Lemma 21.1: If an optimization problem \(\Pi_o\) can be solved in \(T(n)\) time, then its corresponding decision problem \(\Pi_d\) can be solved in \(O(T(n))\) time.

Proof: Assume for the sake of concreteness that \(\Pi_o\) is a minimization problem. The argument for a maximization problem is analogous.

Let \(\mathcal{A}\) be an algorithm that solves \(\Pi_o\) in \(T(n)\) time. We make the reasonable assumption that this output consists not only of the optimal solution \(S\) for the input \(I\) but also includes its objective function value \(f(S)\).

An algorithm \(\mathcal{A}'\) that solves \(\Pi_d\) can be obtained as follows: Given an instance \((I, k)\) of \(\Pi_d\), we run \(\mathcal{A}\) on \(I\). This takes \(T(n)\) time. Let \(S\) be the solution produced by \(\mathcal{A}\), and let \(f(S)\) be its objective function value. To decide whether \((I, k)\) is a yes-instance, we simply compare \(f(S)\) with \(k\) and answer yes if and only if \(f(S) \le k\). This takes constant time.

Overall, the running time of the algorithm is \(T(n) + O(1) = O(T(n))\). The correctness of the algorithm follows from the observation that \(I\) has a solution \(S'\) with \(f(S') \le k\) if and only if an optimal solution \(S\) of \(I\), such as the solution produced by \(\mathcal{A}\), satisfies \(f(S) \le k\). ▨

Lemma 21.1 implies in particular that if there exists a polynomial-time algorithm that solves \(\Pi_o\), then there also exists a polynomial-time algorithm that solves \(\Pi_d\). To prove that an optimization problem we want to solve is hard, we are usually interested in the contrapositive: If there is no polynomial-time algorithm that solves \(\Pi_d\), then there does not exist a polynomial-time algorithm that solves \(\Pi_o\) either.

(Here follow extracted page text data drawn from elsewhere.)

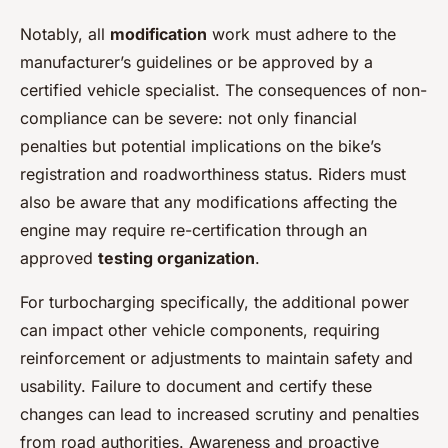
Notably, all
modification
work must adhere to the
manufacturer’s guidelines or be approved by a
certified vehicle specialist. The consequences of non-
compliance can be severe: not only financial
penalties but potential implications on the bike’s
registration and roadworthiness status. Riders must
also be aware that any modifications affecting the
engine may require re-certification through an
approved
testing organization
.
For turbocharging specifically, the additional power
can impact other vehicle components, requiring
reinforcement or adjustments to maintain safety and
usability. Failure to document and certify these
changes can lead to increased scrutiny and penalties
from road authorities. Awareness and proactive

The second observation is that decision problems are equivalent to formal languages: Any formal language \(\mathcal{L}\) over some alphabet \(\Sigma\) gives rise to a decision problem \(\Pi_\mathcal{L}\): Given a string \(\sigma \in \Sigma^*\), decide whether \(\sigma \in \mathcal{L}\). Conversely, any decision problem \(\Pi\) can be translated into a formal language \(\mathcal{L}_\Pi\): We choose some encoding of the input instances of the problem $\(Pi\) over some alphabet \(\Sigma\). For example, if we want to solve the problem using a real computer, the computer needs to store the input \(I\) in memory, which means it encodes \(I\) as a binary string \(\sigma_I\). The language \(\mathcal{L}_\Pi\) is then the language of all strings \(\sigma_I\) that encode yes-instances.

This equivalence between decision problems and formal languages gives us a clean model to study the computational difficulty of decision problems. For example, recall from CSCI 3136 that a formal language can be decided by a DFA (the corresponding decision problem can be solved by a DFA) if and only if it is regular.